Há valores inegociáveis
Quando em 2006, Bento XVI discursou aos participantes do Congresso promovido pelo Partido Popular Europeu, destacou que nem tudo pode ser decidido por votação. Há valores não negociáveis, que cabe ao homem apenas reconhecer e respeitar:
Quanto à Igreja Católica, o interesse principal de suas intervenções na arena pública é a defesa e a promoção da dignidade da pessoa, e assim ela reclama conscientemente uma particular atenção aos princípios que não são negociáveis. Entre estes últimos, hoje emergem particularmente os seguintes:
— defesa da vida em todas as suas fases, do primeiro momento da concepção até à morte natural;
— reconhecimento e promoção da estrutura natural da família, qual união entre um homem e uma mulher baseada sobre o matrimônio, e a defesa contra as tentativas de torná-la juridicamente equivalente a formas radicalmente diversas de uniões que, na realidade, danificam-na e favorecem a sua desestabilização, obscurecendo o seu caráter particular e o seu insubstituível papel social.

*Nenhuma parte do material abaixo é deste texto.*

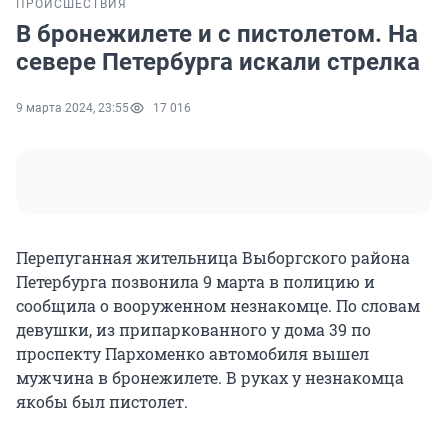
ПРОИСШЕСТВИЯ
В бронежилете и с пистолетом. На
севере Петербурга искали стрелка
9 марта 2024, 23:55
17 016
Перепуганная жительница Выборгского района
Петербурга позвонила 9 марта в полицию и
сообщила о вооруженном незнакомце. По словам
девушки, из припаркованного у дома 39 по
проспекту Пархоменко автомобиля вышел
мужчина в бронежилете. В руках у незнакомца
якобы был пистолет.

— a defesa do direito dos pais de educar os próprios filhos.[3]
PEC da Vida torna-se PEC da Morte
Com as concessões feitas pelo senador Eduardo Girão, a PEC 29/2015 tornou-se a PEC da Morte. Como seria bom se ele e seus aliados se conservassem intransigentes na defesa da vida e da verdade e coubesse a nós pedir aos outros parlamentares que apoiassem sua proposta…
Como, porém, a PEC da Vida sofreu um giro de 180º (um “girão”), não nos resta senão alertar ao senador para que desperte do delírio que está sofrendo, que pode ser fatal para a nação brasileira.
Ligue para o gabinete do Senador Eduardo Girão [(61) 3303-6677 / 6678 / 6679] ou envie-lhe uma mensagem [sen.eduardogirao@senado.leg.br] manifestando a sua perplexidade:
“Senador, não permita que a PEC da vida contenha ressalvas. A vida é inegociável”.
Anápolis, 06 de maio de 2019.
Pe. Luiz Carlos Lodi da Cruz
Presidente do Pró-Vida de Anápolis.
[1] Cf. SENADO NOTÍCIAS. PEC que proíbe aborto pode ser emendada para incluir as exceções da lei atual. 15/02/2019, 18h36. Disponível em: https://www12.senado.leg.br/noticias/materias/2019/02/15/pec-que-proibe-aborto-pode-ser-emendada-para-incluir-as-excecoes-da-lei-atual.
Emenda deve assegurar legalidade do aborto nos casos já previstos em lei. 18/02/2019, 17h46. Disponível em: https://www12.senado.leg.br/noticias/audios/2019/02/emenda-deve-assegurar-legalidade-do-aborto-nos-casos-ja-previstos-em-lei. Acesso em 03 maio 2019.
[2] Art. 60, § 4º, CF: Não será objeto de deliberação a proposta de emenda tendente a abolir:
IV – os direitos e garantias individuais.